ATP bioluminescence is a test used to detect the presence of microorganisms. ATP stands for adenosine triphosphate, which is the basic energy module present in all living things.

When the enzyme luciferase comes into contact with ATP, it emits a glow under ultra-violet light (it is naturally present in fireflies, which is why they glow at night).

By spraying a surface, for example, with a luciferase-based formula, and then exposing it to an ultra-violet light source (a luminometer), it is possible to tell how many living organisms are present on the surface. The amount of light is expressed as Relative Light Units (RLU). The higher the level of RLU, the more microorganisms that are present.

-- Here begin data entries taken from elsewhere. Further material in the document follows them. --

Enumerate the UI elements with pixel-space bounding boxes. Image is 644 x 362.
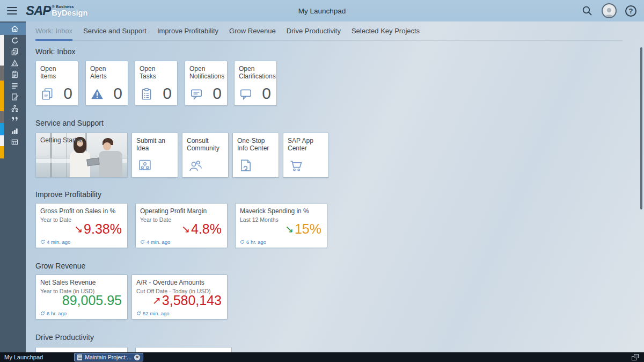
tile-open-clarifications[interactable]: Open Clarifications 0 — [234, 61, 277, 106]
sidebar-item-reports[interactable] — [4, 91, 26, 103]
refresh-time: 4 min. ago — [147, 239, 170, 245]
restore-windows-icon[interactable] — [632, 354, 639, 360]
sidebar-color-rail — [0, 21, 4, 352]
task-clipboard-icon — [140, 87, 153, 101]
tile-open-items[interactable]: Open Items 0 — [35, 61, 78, 106]
kpi-tile-gross-profit[interactable]: Gross Profit on Sales in % Year to Date … — [35, 203, 128, 248]
search-icon[interactable] — [581, 5, 593, 17]
tab-grow-revenue[interactable]: Grow Revenue — [229, 27, 276, 41]
launchpad-tab-bar: Work: Inbox Service and Support Improve … — [35, 27, 623, 41]
tab-improve-profitability[interactable]: Improve Profitability — [157, 27, 218, 41]
taskbar-tab-maintain-project[interactable]: Maintain Project:... × — [74, 353, 143, 361]
kpi-tile-net-sales-revenue[interactable]: Net Sales Revenue Year to Date (in USD) … — [35, 274, 128, 320]
calculator-icon — [11, 138, 19, 146]
sidebar-item-analytics[interactable] — [4, 125, 26, 136]
tile-count: 0 — [262, 86, 271, 101]
tile-title: Getting Started — [40, 136, 84, 144]
sidebar-item-people[interactable] — [4, 103, 26, 114]
tile-sap-app-center[interactable]: SAP App Center — [283, 133, 329, 178]
tab-service-and-support[interactable]: Service and Support — [83, 27, 147, 41]
kpi-value: ↘ 4.8% — [181, 222, 222, 236]
bar-chart-icon — [11, 127, 19, 135]
kpi-tile-ar-overdue-amounts[interactable]: A/R - Overdue Amounts Cut Off Date - Tod… — [131, 274, 228, 320]
section-heading-work-inbox: Work: Inbox — [35, 47, 75, 56]
refresh-time: 4 min. ago — [47, 239, 70, 245]
tile-title: Consult Community — [182, 133, 228, 152]
refresh-icon — [40, 240, 45, 244]
tile-partial[interactable] — [35, 347, 128, 352]
refresh-time: 6 hr. ago — [246, 239, 266, 245]
notification-bubble-icon — [189, 87, 203, 101]
kpi-number: 15% — [295, 222, 321, 236]
sidebar-item-home[interactable] — [0, 23, 26, 35]
refresh-time: 52 min. ago — [143, 310, 170, 316]
org-people-icon — [11, 104, 19, 112]
tile-title: Open Clarifications — [235, 61, 276, 80]
sidebar-item-hierarchy[interactable] — [4, 57, 26, 69]
trend-up-icon: ↗ — [152, 295, 161, 306]
sidebar-item-worklist[interactable] — [4, 69, 26, 80]
tab-drive-productivity[interactable]: Drive Productivity — [287, 27, 341, 41]
section-heading-service-support: Service and Support — [35, 119, 104, 127]
kpi-value: 89,005.95 — [62, 293, 122, 307]
tile-count: 0 — [163, 86, 172, 101]
tile-count: 0 — [113, 86, 122, 101]
refresh-icon — [240, 240, 245, 244]
tile-open-notifications[interactable]: Open Notifications 0 — [185, 61, 228, 106]
list-icon — [11, 82, 19, 90]
home-icon — [11, 25, 19, 33]
clipboard-icon — [11, 70, 19, 78]
tile-submit-an-idea[interactable]: Submit an Idea — [131, 133, 178, 178]
sidebar-item-calculator[interactable] — [4, 136, 26, 148]
refresh-time: 6 hr. ago — [47, 310, 67, 316]
tile-getting-started[interactable]: Getting Started — [35, 133, 128, 178]
tab-work-inbox[interactable]: Work: Inbox — [35, 27, 72, 41]
refresh-icon — [140, 240, 145, 244]
tile-partial[interactable] — [135, 347, 232, 352]
kpi-value: ↘ 15% — [285, 222, 321, 236]
shopping-cart-icon — [289, 158, 304, 173]
tile-count: 0 — [63, 86, 72, 101]
copy-documents-icon — [40, 87, 54, 101]
pyramid-icon — [11, 59, 19, 67]
sidebar-item-feedback[interactable] — [4, 114, 26, 125]
section-heading-drive-productivity: Drive Productivity — [35, 333, 94, 342]
getting-started-photo: Getting Started — [36, 133, 127, 177]
tile-consult-community[interactable]: Consult Community — [182, 133, 229, 178]
tile-title: SAP App Center — [283, 133, 328, 152]
tile-title: Open Alerts — [86, 61, 128, 80]
document-icon — [77, 354, 82, 360]
info-document-icon — [238, 158, 253, 173]
tile-open-tasks[interactable]: Open Tasks 0 — [135, 61, 178, 106]
kpi-value: ↗ 3,580,143 — [152, 293, 222, 307]
idea-people-frame-icon — [137, 158, 152, 173]
kpi-number: 9.38% — [84, 222, 122, 236]
help-icon[interactable]: ? — [625, 5, 636, 17]
tab-selected-key-projects[interactable]: Selected Key Projects — [352, 27, 420, 41]
sidebar-item-feed[interactable] — [4, 35, 26, 46]
page-title: My Launchpad — [0, 7, 644, 15]
sidebar-item-documents[interactable] — [4, 46, 26, 57]
tile-one-stop-info-center[interactable]: One-Stop Info Center — [232, 133, 279, 178]
quotes-icon — [11, 115, 19, 124]
user-avatar[interactable] — [602, 3, 617, 18]
kpi-number: 89,005.95 — [62, 293, 122, 307]
taskbar-my-launchpad[interactable]: My Launchpad — [0, 352, 48, 362]
tile-refresh-status: 4 min. ago — [140, 239, 170, 245]
tile-title: Operating Profit Margin — [136, 204, 227, 215]
close-icon[interactable]: × — [134, 354, 140, 360]
tile-refresh-status: 6 hr. ago — [240, 239, 266, 245]
community-people-icon — [188, 158, 203, 173]
tile-title: A/R - Overdue Amounts — [132, 275, 227, 286]
kpi-value: ↘ 9.38% — [74, 222, 122, 236]
kpi-tile-maverick-spending[interactable]: Maverick Spending in % Last 12 Months ↘ … — [235, 203, 327, 248]
kpi-tile-operating-profit-margin[interactable]: Operating Profit Margin Year to Date ↘ 4… — [135, 203, 228, 248]
vertical-scrollbar-thumb[interactable] — [640, 47, 642, 209]
sidebar-item-list[interactable] — [4, 80, 26, 91]
refresh-icon — [40, 311, 45, 316]
tile-title: One-Stop Info Center — [233, 133, 279, 152]
tile-title: Open Notifications — [185, 61, 227, 80]
tile-open-alerts[interactable]: Open Alerts 0 — [85, 61, 128, 106]
refresh-icon — [136, 311, 141, 316]
section-heading-improve-profitability: Improve Profitability — [35, 190, 101, 199]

This process is called ATP bioluminescence, and is generally used in laboratory settings to check the effectiveness of disinfectants and other cleaning materials. Hope that helps?

Adenosine triphosphate is a universal energy transfer
molecule that is found in all living cells. It is a nucleotide
identical to the molecule found in RNA. The phosphate bonds of the molecule are the major source of energy release. It is typically used for synthesis of amino acids, protein synthesis, active transport systems, etc. Research has suggested that the level of ATP in a sample could be used to measure biomass. However, several assumptions are made if this were applied to bacteria:

1. All living organisms contain ATP.
2. ATP is neither associated with dead cells nor
absorbed onto surfaces.
3. The level of ATP among taxa is fairly consistent given a
set environmental conditions and metabolic activity.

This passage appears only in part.